Many Australians are so fearful for their jobs they're don't want to ask for a pay rise

Peter Parks/AFP/Getty Images
  • Almost half (49%) surveyed by job site Indeed won’t be asking for a pay increase this year.
  • And 12% fear losing their job if they do ask for a rise.
  • Another 17% asked for, but were refused, an increase in the past 12 months.

A significant number of Australians are so worried about keeping their jobs that they don’t want to ask for a pay rise.

A survey of 1000 commissioned by global job site Indeed found 12% would not seek a pay rise this year for fear of losing their jobs.

The worry was greatest among younger workers, those aged 16 to 24.

And over the past 12 months, 17% had requested a pay increase but had been refused. Another 9% had been knocked back on more than one occasion.

Among those denied a rise, 47% said they were told it was because of a lack of budget, while 24% were told their work was of insufficient quality.

The study found that 19% would seriously consider changing jobs to secure a pay rise.

Half won’t be asking

Almost half (49%) says they won’t be asking for an increase this year and only one in five (22%) would “definitely” ask.

Those aged 25 to 34 were most bullish in seeking pay increases and those aged 55 and over were the least likely to seek a pay rise.

On average, workers would seek a pay increase of 6%, while 35% would ask for a 6% to 10% more. The average last pay increase was 4.25%.

For most Australians, wage rises have been barely keeping up with inflation. According to the Australian Bureau of Statistics’ wage price index, wages grew by 0.55% over the December quarter in seasonally adjusted terms, leaving the change on a year earlier at just 2.08%.

Chris McDonald, Indeed’s Australia-New Zealand Managing Director, says Australia is experiencing a sustained period of flat to modest wage growth.

“We see that those in the 25-34 age bracket, who have typically gained some valuable skills and experience have the most confidence when it comes to arguing their case,” he says.

“In contrast, younger workers feel less secure about their positions in the workplace and are less prepared to push the envelope when it comes to pay.

“Many workers however feel that wages are simply not keeping pace with the rising cost of living, but equally they also feel their good performance warrants a pay rise.”

A comfortable life

Most still dream of better pay.

The survey shows that 23% believe a pay rise of between $6000 and $10,000 would give them a comfortable life, while 21% nominated the $16,000 to $20,000 range and 17% would be satisfied with $5,000 extra or less.
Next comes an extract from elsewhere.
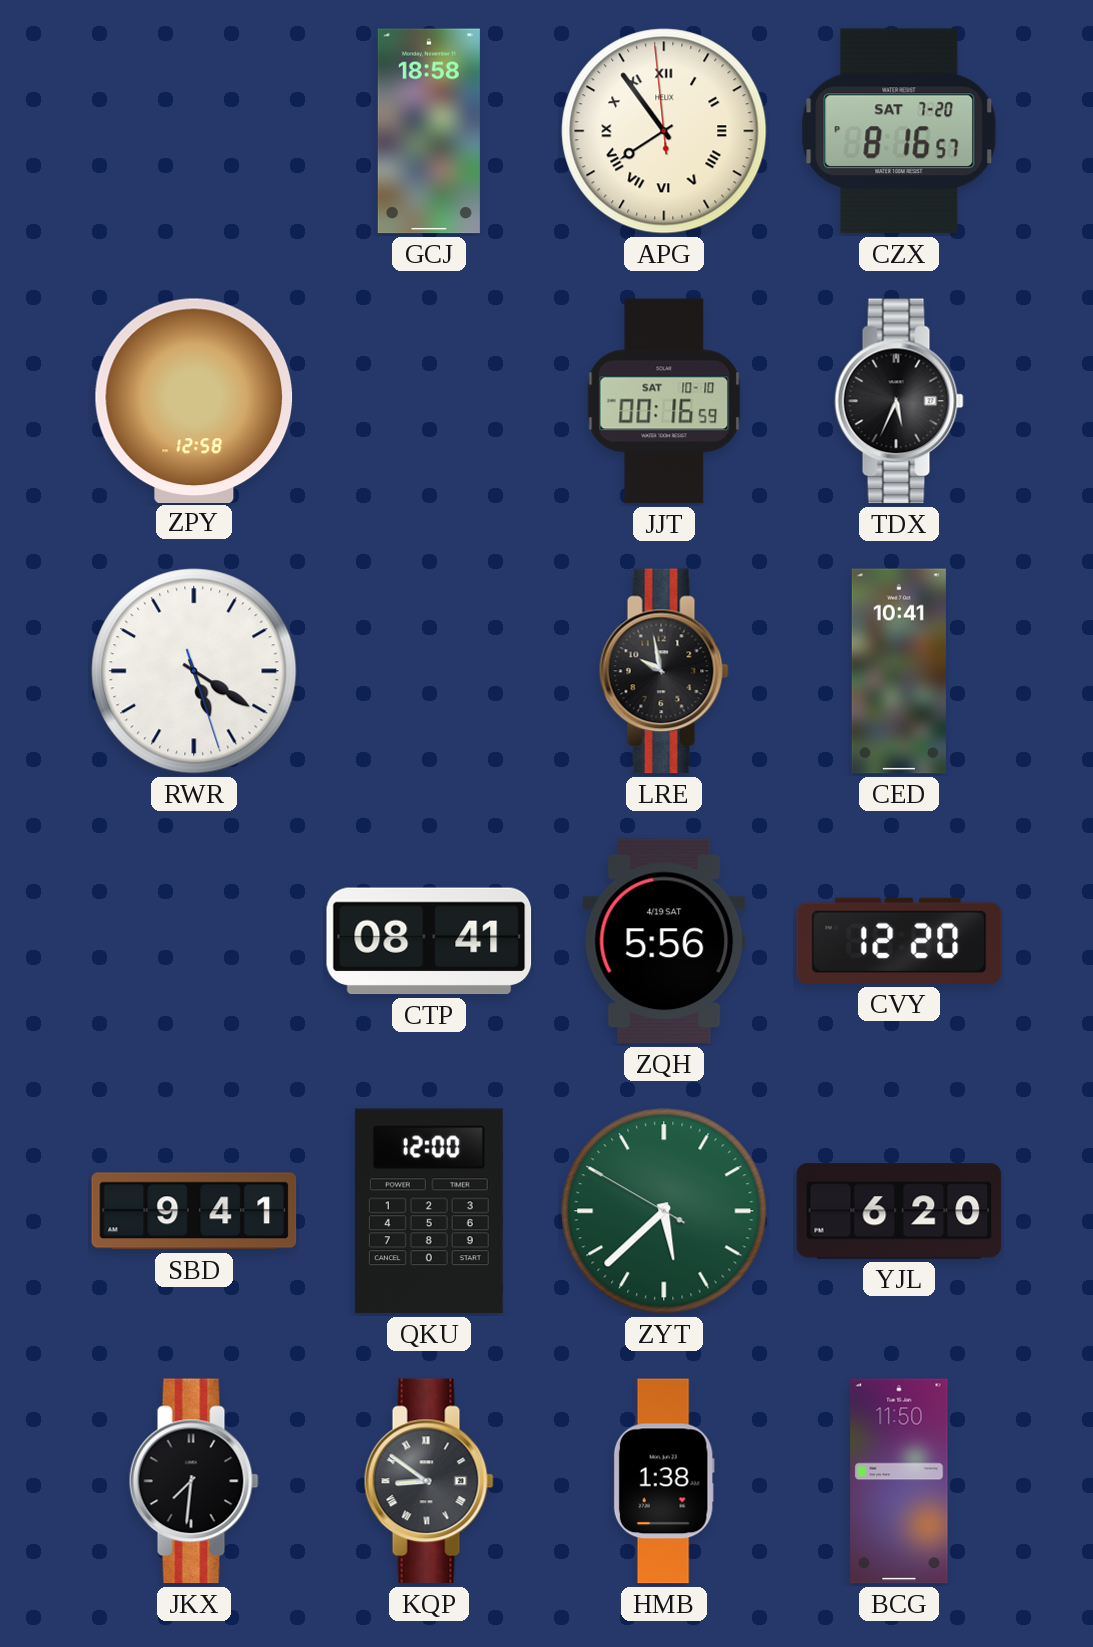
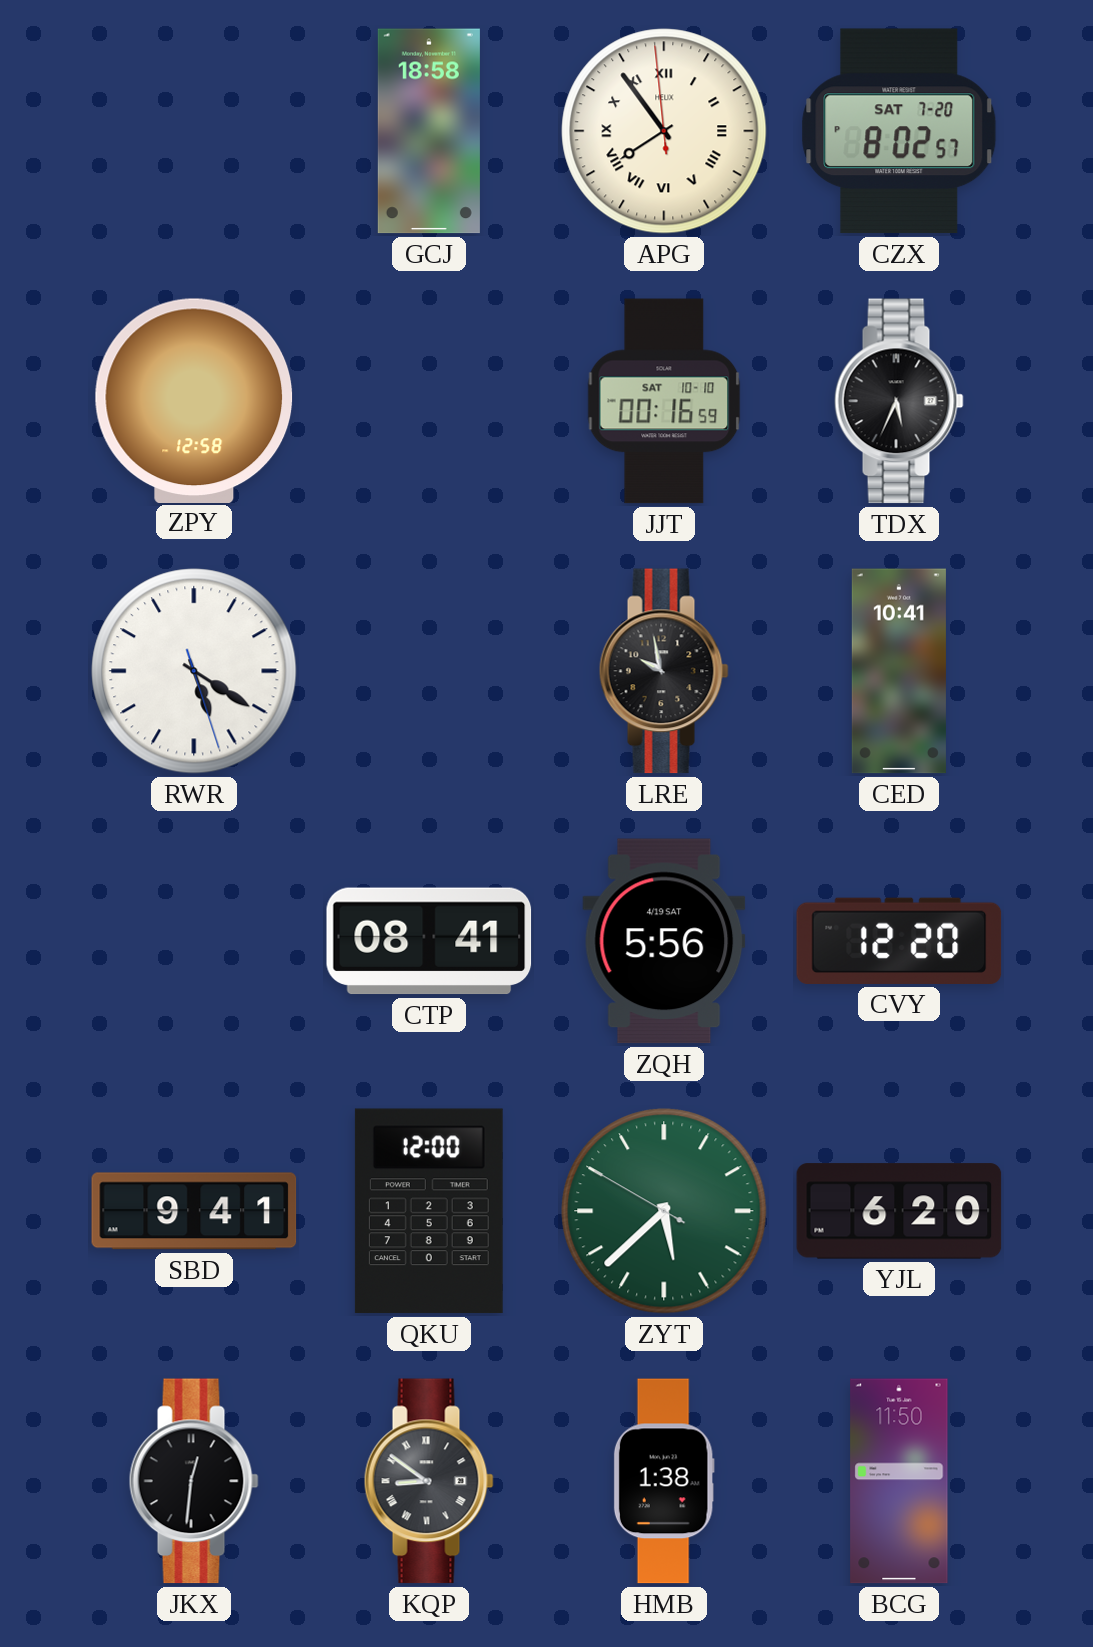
CZX: 8:16 -> 8:02
JKX: 7:31 -> 12:31
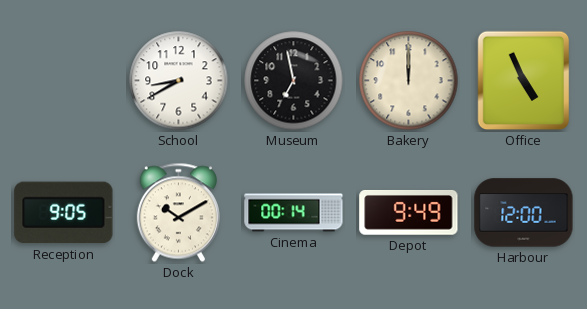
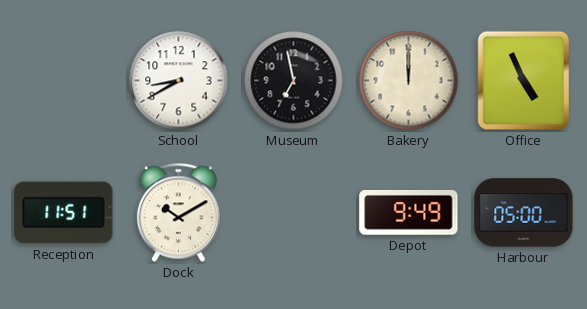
Reception: 9:05 -> 11:51
Cinema: 00:14 -> none
Harbour: 12:00 -> 05:00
“The concept of living a comfortable life means different things to different people, but essentially we work to achieve just this,” says McDonald.

“One thing that is quite striking from this study is that by and large workers seem realistic in their expectations.

“They are not saying they need $50,000 or more to live a good life, yes a pay rise would be nice, but they are not expecting the world.”

The average annual salary of those surveyed was $75,100 with 62.5% in full-time work and 37.5% part-time. The median time in current employment was eight years.

The bills keep coming

Of those hoping for increase, 46% said it was because cost of living had gone up or they felt their performance warranted it.

A difficulty paying bills was why 13% said they needed a pay rise. Another 21% believed it was overdue and 17% felt underpaid compared to peers.

When asked what extra benefits employees would consider instead of a pay rise, 25% said they would not accept any alternative.

However, more than 40% would consider more annual leave or flexible working hours instead. Women were more open to these types of alternatives.

“While higher wages are of course important, increasingly we are also seeing employees place greater premium on more flexible working arrangements, including trading extra hours worked for more annual leave or the ability to work remotely,” says McDonald.

“The study in fact shows that more than 40% would consider these types of benefits over a pay rise, with things like health care and paid parental leave also in that mix.”